Самолет должен был прибыть ровно в полдень. Но уже на аэродроме за полчаса до объявленного времени выяснилось, что рейс опаздывает на сорок пять минут. И у людей, приехавших встречать известного сибирского хирурга Игната Михайловича Меньшенина, оказалось много свободного времени. Напряженность сразу же спала, и все заговорили, оживились, и оказалось, что все рады неожиданно выдавшемуся свободному часу.

Это были очень разные люди: профессор Арефьев, главный хирург области, руководитель клиники — высокий, спортивного сложения мужчина с густым седым бобриком, в безукоризненной белизны рубашке с французским темно-синим в красную крапинку галстуком, с золотыми запонками; работник отдела пропаганды обкома Алексей Иванович Жоглов, кряжистый, с крепкими массивными плечами мужчина, плотно охваченный тяжелым черным пиджаком. Получилось, что встречающие так и остались группами, как приехали на аэродром. Арефьева привез Жоглов на обкомовской «Волге», с ними был еще начальник санмедслужбы округа генерал-майор Захаров.

Так они и стояли втроем на асфальте сквера перед зданием аэропорта. Арефьева потягивало к коллегам, он нет-нет да и бросал взгляд на другую, самую многочисленную группу встречающих — это были врачи из клиники, не очень молодые, но и не пожилые, в самом расцвете сил. Они прибыли на больничном автобусе и курили на широченных ступенях аэровокзала, и оттуда доносился женский смех. Смеялась Мария Сергеевна Волкова, заведующая сердечно-сосудистым отделением в клинике Арефьева — женщина милая, изящная, свободная какою-то особенной свободой, исходящей из житейской независимости, из сознания собственной обаятельности, из того, что всегда в ее присутствии всем делалось как-то интересно и легко, и ухаживания никогда не переходили грани уважения и не становились похожими на флирт: все знали — сердце Марии Сергеевны прочно занято ее мужем, генералом Волковым, которому она родила двух девочек, уже почти взрослых теперь.
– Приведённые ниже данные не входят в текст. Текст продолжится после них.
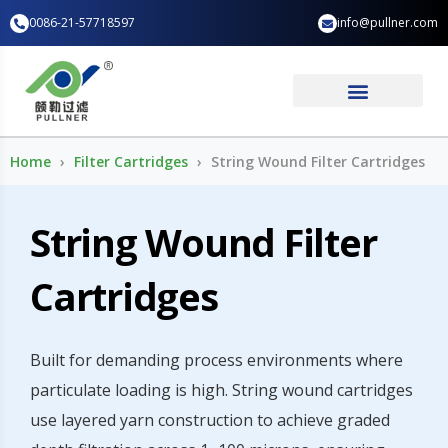
Skip
0086-21-57718597
info@pullner.com
to
content
Industry Application
Home
Filter Cartridges
String Wound Filter Cartridges
String Wound Filter
Cartridges
Built for demanding process environments where
particulate loading is high. String wound cartridges
use layered yarn construction to achieve graded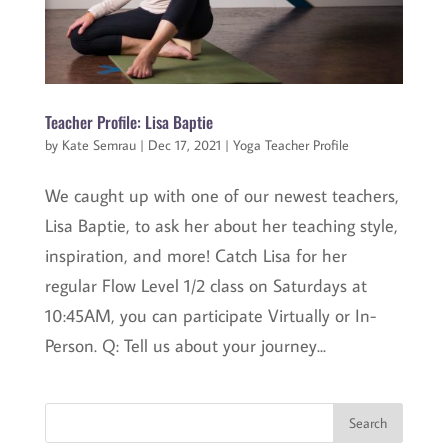
Teacher Profile: Lisa Baptie
by
Kate Semrau
|
Dec 17, 2021
|
Yoga Teacher Profile
We caught up with one of our newest teachers,
Lisa Baptie, to ask her about her teaching style,
inspiration, and more! Catch Lisa for her
regular Flow Level 1/2 class on Saturdays at
10:45AM, you can participate Virtually or In-
Person. Q: Tell us about your journey...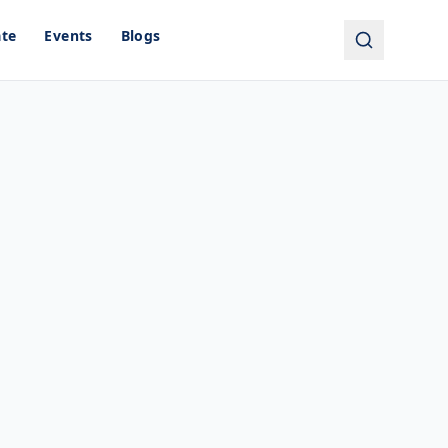
ate
Events
Blogs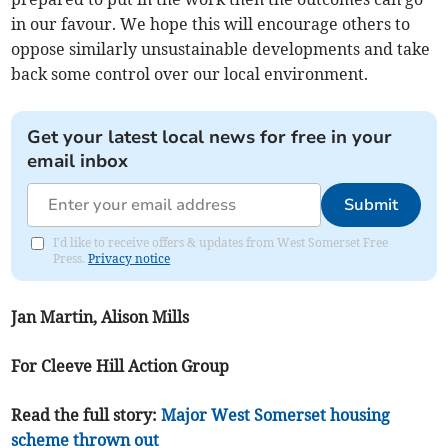
in our favour. We hope this will encourage others to
oppose similarly unsustainable developments and take
back some control over our local environment.
Get your latest local news for free in your
email inbox
Submit
I'd like to receive offers & updates from West Somerset Free
Press.
Privacy notice
Jan Martin, Alison Mills
For Cleeve Hill Action Group
Read the full story:
Major West Somerset housing
scheme thrown out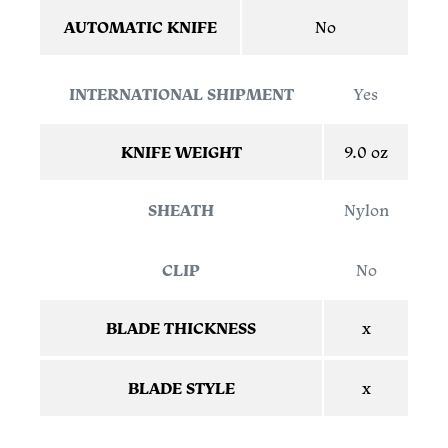
AUTOMATIC KNIFE
No
INTERNATIONAL SHIPMENT
Yes
KNIFE WEIGHT
9.0 oz
SHEATH
Nylon
CLIP
No
BLADE THICKNESS
x
BLADE STYLE
x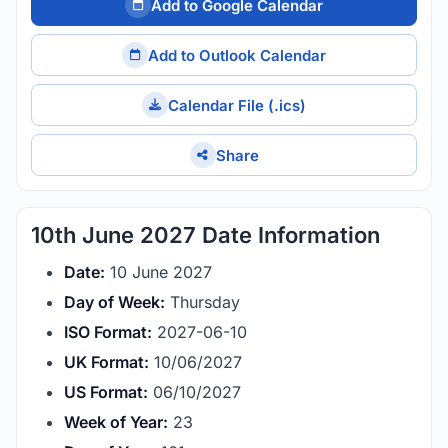
Add to Google Calendar
Add to Outlook Calendar
Calendar File (.ics)
Share
10th June 2027 Date Information
Date:
10 June 2027
Day of Week:
Thursday
ISO Format:
2027-06-10
UK Format:
10/06/2027
US Format:
06/10/2027
Week of Year:
23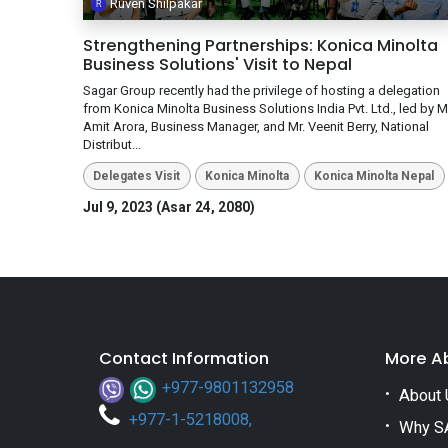
Ruven Shilpakar
Strengthening Partnerships: Konica Minolta
Business Solutions' Visit to Nepal
Sagar Group recently had the privilege of hosting a delegation
from Konica Minolta Business Solutions India Pvt. Ltd., led by Mr
Amit Arora, Business Manager, and Mr. Veenit Berry, National
Distribut...
Delegates Visit
Konica Minolta
Konica Minolta Nepal
Jul 9, 2023 (Asar 24, 2080)
Contact Information
More A
+977-9801132958
About 
+
977-1-5218008
,
Why S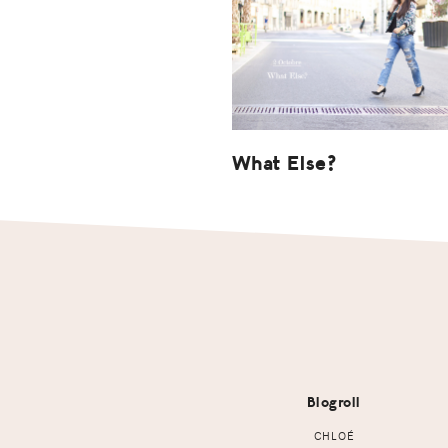
What Else?
Footer
Blogroll
CHLOÉ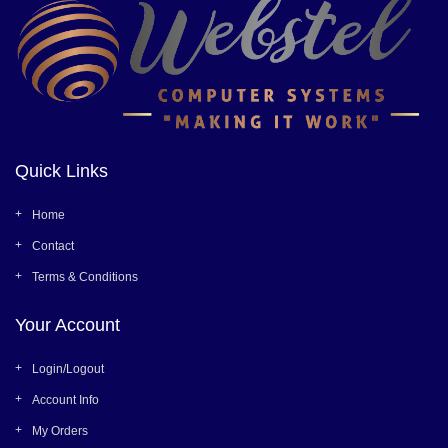
Quick Links
Home
Contact
Terms & Conditions
Your Account
Login/Logout
Account Info
My Orders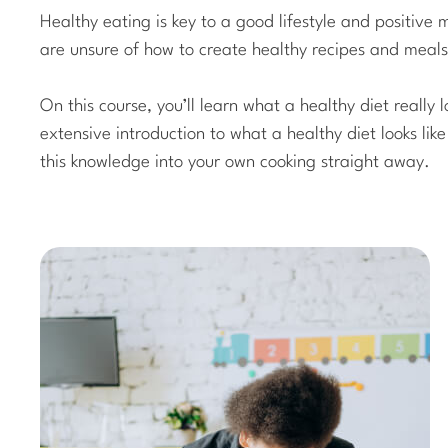
Healthy eating is key to a good lifestyle and positiv
are unsure of how to create healthy recipes and meals
On this course, you’ll learn what a healthy diet really l
extensive introduction to what a healthy diet looks lik
this knowledge into your own cooking straight away.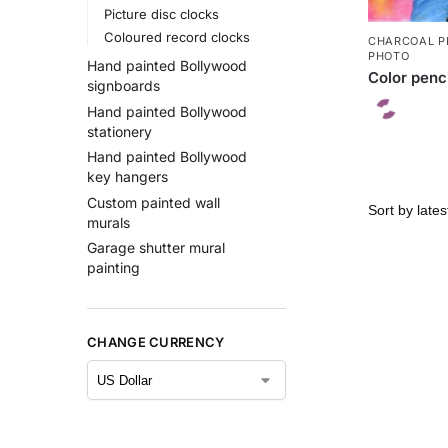
Picture disc clocks
Coloured record clocks
CHARCOAL P
PHOTO
Hand painted Bollywood
Color penc
signboards
Hand painted Bollywood
stationery
Hand painted Bollywood
key hangers
Custom painted wall
murals
Garage shutter mural
painting
CHANGE CURRENCY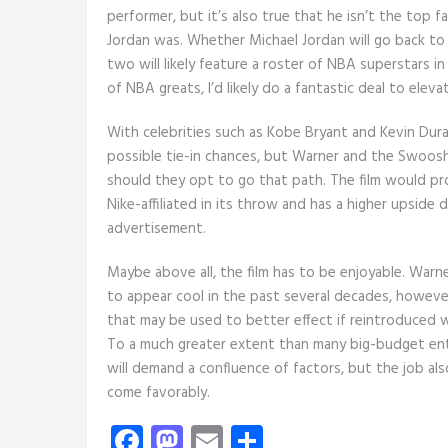
performer, but it’s also true that he isn’t the top 
Jordan was. Whether Michael Jordan will go back to 
two will likely feature a roster of NBA superstars in
of NBA greats, I’d likely do a fantastic deal to eleva
With celebrities such as Kobe Bryant and Kevin Du
possible tie-in chances, but Warner and the Swoosh 
should they opt to go that path. The film would pro
Nike-affiliated in its throw and has a higher upside 
advertisement.
Maybe above all, the film has to be enjoyable. Warn
to appear cool in the past several decades, however
that may be used to better effect if reintroduced w
To a much greater extent than many big-budget en
will demand a confluence of factors, but the job a
come favorably.
Facebook
Mastodon
Email
Share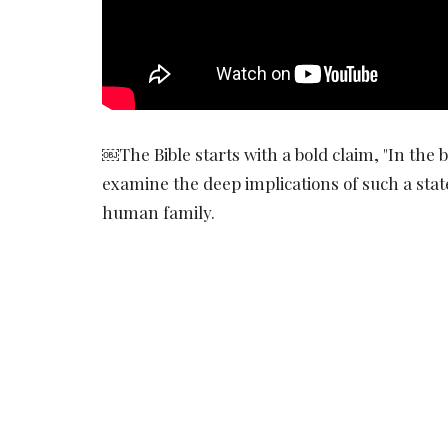
￼The Bible starts with a bold claim, "In the b
examine the deep implications of such a sta
human family.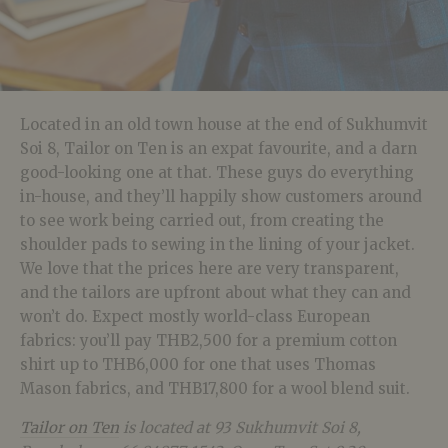
Located in an old town house at the end of Sukhumvit
Soi 8, Tailor on Ten is an expat favourite, and a darn
good-looking one at that. These guys do everything
in-house, and they’ll happily show customers around
to see work being carried out, from creating the
shoulder pads to sewing in the lining of your jacket.
We love that the prices here are very transparent,
and the tailors are upfront about what they can and
won’t do. Expect mostly world-class European
fabrics: you’ll pay THB2,500 for a premium cotton
shirt up to THB6,000 for one that uses Thomas
Mason fabrics, and THB17,800 for a wool blend suit.
Tailor on Ten
is located at 93 Sukhumvit Soi 8,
Были в той же группе еще два хирурга, чье пребывание в клинике не то чтобы беспокоило Арефьева, а тревожило его как-то. Ему, честно говоря, было небезразлично, что они думают о нем. Он побаивался прямоты рыжего, насупленного, замкнутого, точно застегнутого на все пуговицы заведующего легочной хирургией Минина и иронии, скрытой, но от этого не менее понятной всем, нейрохирурга доцента Прутко — высокого красавца, в которого был повально влюблен каждый второй курс. Оба совершенно разные, даже недолюбливающие друг друга, они были прекрасными операторами, знали это один о другом и относились друг к другу с неизменным уважением. Только если Прутко работал легко и красиво, точно ему было раз плюнуть — удалить опухоль возле мозжечка, то Минин своих больных вел тяжело, трудно, мучаясь, только что не потел. Он вцеплялся в больного и тащил, вел его, точно на руках нес к свежему воздуху.